Una gerontocrazia di mostri che opprime un popolo di giovani miserabili, i quali alla fine si riappropriano di una nuova Mahagonny sempre uguale, incurante persino di un Dio alla DeMille; ecco che sul finale tocca ai vecchi subire botte e ingiurie, e il coro, un popolo di anziani malmessi, invade la sala fra striscioni e folli proclami: anche le vittime sono carnefici a Mahagonny. Uno spettacolo senza esclusione di colpi, che cresce poco a poco, con un’ottima compagnia di cantanti-attori, fra cui spiccano Iris Vermillon, fantastica Vedova Begbick, voce autorevole e attrice impagabile, l’intramontabile Willard White come Trinity Moses, Measha Brueggergosman, una Jenny meno tagliente ma più calda e pastosa del consueto, e il bravissimo Brenden Gunnell, che veste i panni di Jim Mahoney in modo vivo e toccante, con voce fiammante.

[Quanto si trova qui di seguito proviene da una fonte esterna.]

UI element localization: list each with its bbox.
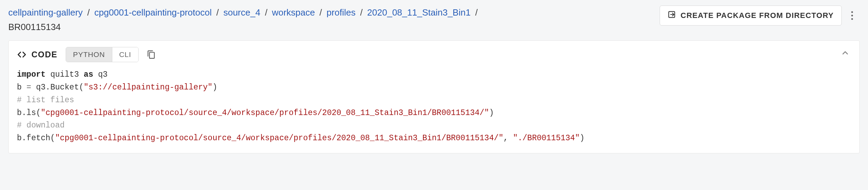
breadcrumb: cellpainting-gallery / cpg0001-cellpaint… (8, 6, 660, 34)
code-text: ) (580, 134, 585, 143)
breadcrumb-sep: / (475, 7, 478, 18)
breadcrumb-current: BR00115134 (8, 22, 61, 32)
svg-point-3 (851, 18, 853, 20)
breadcrumb-link[interactable]: profiles (327, 7, 356, 18)
more-menu-button[interactable] (845, 8, 860, 23)
tab-python[interactable]: PYTHON (66, 47, 112, 62)
create-package-label: CREATE PACKAGE FROM DIRECTORY (681, 11, 834, 20)
code-icon (17, 50, 27, 59)
breadcrumb-sep: / (320, 7, 322, 18)
copy-button[interactable] (147, 50, 156, 59)
tab-cli[interactable]: CLI (112, 47, 138, 62)
code-text: ) (213, 83, 217, 92)
code-string: "cpg0001-cellpainting-protocol/source_4/… (55, 134, 503, 143)
breadcrumb-link[interactable]: cpg0001-cellpainting-protocol (94, 7, 212, 18)
export-icon (668, 10, 677, 21)
svg-point-1 (851, 11, 853, 13)
code-keyword: import (17, 70, 46, 79)
code-body: import quilt3 as q3 b = q3.Bucket("s3://… (9, 66, 859, 153)
language-toggle: PYTHON CLI (66, 47, 138, 62)
breadcrumb-link[interactable]: 2020_08_11_Stain3_Bin1 (367, 7, 471, 18)
code-label: CODE (31, 50, 57, 59)
code-text: b (17, 83, 27, 92)
create-package-button[interactable]: CREATE PACKAGE FROM DIRECTORY (660, 6, 842, 26)
breadcrumb-sep: / (360, 7, 362, 18)
breadcrumb-link[interactable]: workspace (272, 7, 315, 18)
code-keyword: as (84, 70, 93, 79)
breadcrumb-sep: / (265, 7, 267, 18)
code-comment: # download (17, 121, 65, 130)
code-text: b.fetch( (17, 134, 55, 143)
svg-point-2 (851, 15, 853, 17)
code-string: "s3://cellpainting-gallery" (84, 83, 213, 92)
breadcrumb-sep: / (87, 7, 90, 18)
breadcrumb-link[interactable]: source_4 (223, 7, 260, 18)
code-string: "./BR00115134" (513, 134, 579, 143)
code-string: "cpg0001-cellpainting-protocol/source_4/… (41, 108, 489, 117)
code-panel: CODE PYTHON CLI import quilt3 as q3 b = … (8, 40, 860, 153)
breadcrumb-link[interactable]: cellpainting-gallery (8, 7, 83, 18)
code-text: , (503, 134, 513, 143)
collapse-toggle[interactable] (841, 48, 850, 59)
breadcrumb-sep: / (216, 7, 219, 18)
code-text: q3 (98, 70, 108, 79)
code-text: quilt3 (50, 70, 79, 79)
code-text: ) (489, 108, 494, 117)
code-text: q3.Bucket( (31, 83, 84, 92)
code-comment: # list files (17, 96, 74, 105)
code-op: = (27, 83, 31, 92)
code-text: b.ls( (17, 108, 41, 117)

E ancora i bravi Dietmar Kershbaum (Fatty) e Neal Davis (Joe), l’aitante Bill di Eric Greene e lo stralunato Toby Higgins di Christopher Lemmings, sepolto vivo dal terzo vitello del suo atroce banchetto. Davvero ammirevole il coro, sia per resa vocale che per la piena partecipazione: dalle sei amiche di Jenny, perfettamente in parte, ai militari, dai porporati ai finanzieri, dalla pop star ai vecchi macilenti fino alle ragazze in niqab. Con loro un ottimo manipolo di attori che scandiva a voce i tempi della narrazione, interpretando anche gli oppressi, assai minacciosi sul finale. John Axelrod sul podio sembrava soprattutto preoccupato a non trascurare le finezze, molte, della partitura: può farlo al meglio grazie alla prestazione solida e versatile di coro e orchestra. Il pubblico alla fine si entusiasma e applaude: con piena ragione.